Global campaign and Summit highlights the importance of girls and women to economic prosperity
TORONTO, May 4 /CNW/ - This June in Toronto, just before the leaders of the world's most powerful nations gather there for the G20 meetings, there will be another historic event - the first-ever G(irls) 20 Summit.
Modelled after the G20, The G(irls)20 Summit will bring together one girl from each of the 20 countries from June 15th to 18th to discuss how girls and women can help solve some of the world's greatest challenges.
Girls and women as catalysts for economic progress
Research has shown that girls and women have the potential to play an important role in building economies. For every dollar a woman earns, she invests 80 cents in her family and her community (compared to 30 cents by men). According to Larry Summers, former chief economist with the World Bank, "Investment in girls' education may well be the highest-return investment available in the developing world." A recent study revealed that C$3 billion could be added to the economy of Kenya alone, if the country educated its girls to secondary school level.

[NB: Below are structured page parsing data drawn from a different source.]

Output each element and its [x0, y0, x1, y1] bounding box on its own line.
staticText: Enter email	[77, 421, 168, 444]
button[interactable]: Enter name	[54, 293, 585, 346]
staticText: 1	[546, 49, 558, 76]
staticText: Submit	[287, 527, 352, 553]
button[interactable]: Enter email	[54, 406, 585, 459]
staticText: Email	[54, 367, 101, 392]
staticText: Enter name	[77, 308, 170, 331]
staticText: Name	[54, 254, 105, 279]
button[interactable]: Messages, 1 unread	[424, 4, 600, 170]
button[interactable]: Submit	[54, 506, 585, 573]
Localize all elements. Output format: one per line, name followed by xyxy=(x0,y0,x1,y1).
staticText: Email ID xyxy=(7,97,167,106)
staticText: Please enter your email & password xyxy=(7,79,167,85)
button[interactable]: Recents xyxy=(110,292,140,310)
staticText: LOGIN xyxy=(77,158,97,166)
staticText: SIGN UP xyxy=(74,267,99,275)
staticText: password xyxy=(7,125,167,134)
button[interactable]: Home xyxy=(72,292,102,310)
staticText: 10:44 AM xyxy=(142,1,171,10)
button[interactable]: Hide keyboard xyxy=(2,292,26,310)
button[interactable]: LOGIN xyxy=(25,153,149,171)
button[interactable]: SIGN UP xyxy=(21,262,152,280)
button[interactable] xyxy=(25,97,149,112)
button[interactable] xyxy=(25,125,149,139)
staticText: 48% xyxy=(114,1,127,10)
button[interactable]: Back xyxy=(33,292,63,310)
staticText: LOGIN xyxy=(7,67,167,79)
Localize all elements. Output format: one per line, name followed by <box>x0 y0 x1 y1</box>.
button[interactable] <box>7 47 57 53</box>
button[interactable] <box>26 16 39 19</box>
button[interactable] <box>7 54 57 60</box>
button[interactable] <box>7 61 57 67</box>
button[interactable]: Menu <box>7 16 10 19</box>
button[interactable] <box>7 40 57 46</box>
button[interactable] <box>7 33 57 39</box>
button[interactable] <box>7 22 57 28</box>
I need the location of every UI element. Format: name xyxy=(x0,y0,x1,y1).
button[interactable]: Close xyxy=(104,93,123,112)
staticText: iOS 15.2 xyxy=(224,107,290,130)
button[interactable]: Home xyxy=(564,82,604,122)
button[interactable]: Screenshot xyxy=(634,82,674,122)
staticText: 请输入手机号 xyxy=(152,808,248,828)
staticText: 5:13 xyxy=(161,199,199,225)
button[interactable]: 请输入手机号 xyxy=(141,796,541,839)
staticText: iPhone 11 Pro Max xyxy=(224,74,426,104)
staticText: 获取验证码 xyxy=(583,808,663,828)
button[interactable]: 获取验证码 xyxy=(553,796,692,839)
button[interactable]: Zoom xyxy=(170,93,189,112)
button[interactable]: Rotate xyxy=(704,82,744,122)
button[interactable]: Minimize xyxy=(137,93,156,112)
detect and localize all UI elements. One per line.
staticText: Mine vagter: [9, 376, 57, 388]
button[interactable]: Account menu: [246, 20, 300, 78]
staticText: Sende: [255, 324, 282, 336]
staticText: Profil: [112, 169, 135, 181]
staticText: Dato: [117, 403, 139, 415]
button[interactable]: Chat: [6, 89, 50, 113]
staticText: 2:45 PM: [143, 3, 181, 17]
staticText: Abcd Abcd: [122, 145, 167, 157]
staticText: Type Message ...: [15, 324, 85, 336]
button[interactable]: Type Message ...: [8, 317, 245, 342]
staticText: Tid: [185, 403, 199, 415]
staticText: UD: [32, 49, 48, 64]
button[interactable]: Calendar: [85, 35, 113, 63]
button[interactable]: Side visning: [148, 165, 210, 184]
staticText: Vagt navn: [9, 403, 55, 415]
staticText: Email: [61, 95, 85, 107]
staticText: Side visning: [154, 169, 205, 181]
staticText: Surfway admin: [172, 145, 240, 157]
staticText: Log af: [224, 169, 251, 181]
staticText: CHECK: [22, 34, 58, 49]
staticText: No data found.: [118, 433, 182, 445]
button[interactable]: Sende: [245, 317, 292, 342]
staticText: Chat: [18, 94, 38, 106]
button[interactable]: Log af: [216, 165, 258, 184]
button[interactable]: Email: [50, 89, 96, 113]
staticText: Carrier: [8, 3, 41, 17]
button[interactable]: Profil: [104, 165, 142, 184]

"There are 3.3 billion girls and women in this world. The potential for each to contribute to their communities and their countries, and indeed our planet, is great," said Belinda Stronach, founder of the Belinda Stronach Foundation. "Sadly for so many, the challenges they face in realizing that potential are much, much greater. So our goal is to give the world's girls a platform to change minds, change lives and - quite literally - change the world by showing the importance of supporting girls and women everywhere.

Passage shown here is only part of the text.